Each student proceeded to provide a short description of their background and interests, and what brought them to the teacher. Then the teacher spoke.

"Each of you has described your attributes. Each of you has spoken of your Jane-ness, John-ness, Ashley-ness, and Charles-ness, but you have all overlooked something very fundamental. Each of you prefixed your name with 'I am' but none of you have talked about that."

John said, "That's just a matter of phrasing. It's typical. It's just grammar, you know, the way we talk."

"Is it?" said the teacher.

Jane piped in, "What does 'I am' have to do with talking about myself?"

"Well, said the teacher, "It seems to me, if you each prefaced your name with 'I am,' that it must be fundamental to you. Have you overlooked something?

The students sat in silence.

The teacher said, "All of you provided descriptions of your attributes, that which describes your apparent separateness. Even your names provide attributes, maleness with John and Charles, and femaleness with Ashley and Jane. What I am asking is what is common among you, and not separate?"

The students were again quiet, pondering.

After awhile the teacher spoke again. "You see, all of you have overlooked that which has the attributes. Wouldn't you say that that which carries the attributes is more fundamental to you than any attributes you attach to that?"

Several of the students nodded "yes," but said nothing.

"Consider," said the teacher, "that 'I am' is fundamental to each of you. 'I am' is the one statement for which you need no proof. Would any of you say that you do not exist?"

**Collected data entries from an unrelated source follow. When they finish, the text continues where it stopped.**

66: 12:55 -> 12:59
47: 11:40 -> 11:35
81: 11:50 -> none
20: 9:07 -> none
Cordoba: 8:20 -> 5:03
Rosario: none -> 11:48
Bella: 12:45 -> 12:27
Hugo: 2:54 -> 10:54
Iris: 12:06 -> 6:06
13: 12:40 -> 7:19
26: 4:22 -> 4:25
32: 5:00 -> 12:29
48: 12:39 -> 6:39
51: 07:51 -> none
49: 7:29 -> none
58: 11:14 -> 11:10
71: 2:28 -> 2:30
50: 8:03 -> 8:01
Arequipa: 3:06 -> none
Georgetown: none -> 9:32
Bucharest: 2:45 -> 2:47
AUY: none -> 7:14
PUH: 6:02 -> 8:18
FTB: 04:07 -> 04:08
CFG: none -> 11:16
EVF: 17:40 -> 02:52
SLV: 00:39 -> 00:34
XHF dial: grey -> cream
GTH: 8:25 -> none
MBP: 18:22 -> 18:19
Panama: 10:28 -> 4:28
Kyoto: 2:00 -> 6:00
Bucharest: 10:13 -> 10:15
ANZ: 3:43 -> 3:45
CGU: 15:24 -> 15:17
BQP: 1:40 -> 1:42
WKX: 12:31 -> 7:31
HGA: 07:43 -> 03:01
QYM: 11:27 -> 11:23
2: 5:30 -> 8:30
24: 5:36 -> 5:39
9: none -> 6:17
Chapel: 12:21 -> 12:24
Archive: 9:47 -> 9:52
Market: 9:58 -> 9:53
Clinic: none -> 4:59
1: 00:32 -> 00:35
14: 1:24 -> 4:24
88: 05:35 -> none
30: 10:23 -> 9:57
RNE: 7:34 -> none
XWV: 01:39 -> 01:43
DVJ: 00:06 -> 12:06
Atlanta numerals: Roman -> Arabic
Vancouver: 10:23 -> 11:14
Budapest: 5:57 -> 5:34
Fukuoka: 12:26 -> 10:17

They all shook their heads indicating, "No."

"So, when you say 'I am' you are saying first, 'I exist' and only secondarily you are qualifying yourself as Jane, as John, or Ashley. Do you not see that you first are stating who you really are, and only secondarily that you are Jane or John?"

All were still silent.

"When Moses was on the mountain where he received the tablets, he asked God, 'Whom shall I say hath sent me?' What was the answer he received?"

Ashley spoke up, " God said, 'Tell them I Am has sent you.'"

The teacher said, "If God is I Am, then we can agree that 'I Am' is fundamental?"

The students eyes were getting big. Something was dawning on them.

"We overlook 'I am' and get caught in attributes. But our attributes are qualities. These qualities are like clothes. The clothes that God wears."

John and Ashley's jaws were dropping open. They had never considered this.

"I am is common to each of you in this room. I am is what you must have first, to be Jane, or John, or Ashley or Charles. Your parents said I am and your children's children will preface their names with I am. It is not a part of common speech by accident. It is fundamental. Can you see that I Am is what each of you are, before you forget yourself, and took yourself to be Jane or John?"

"Wow," said Charles, "I never saw it that way."

"Ah," said the teacher, " You are beginning to feel that presence, that something that is more basic to you than your attributes. I can see it in your eyes. That's good.

"Do you see that there is a common essence, an I am-ness present in each of you. It has no attributes, so it is easy to overlook, but it easily takes on attributes. Each of you are really that. Your Jane-ness, or Charles-ness, is really a presentation in I Amness. And each of you have taken the clothing as the real you.

"Some call it consciousness. Some call it the 'I principle,' but it is that which we overlook. It's easy to do. Having overlooked this, we begin the search. But we search for what we already are. We are looking out of what we are searching for!"

"So, what am I?" asked Charles."

"You are that. 'I am' has sent you into the world to play Charles. You are an actor on the stage of the manifested world. As Shakespear said, 'All the world's a stage, and all the men and women merely players.'"

Charles just kept saying "Wow." The others were silent.

Knowing that this was enough for the evening, the teacher thanked them for coming and and went to make coffee.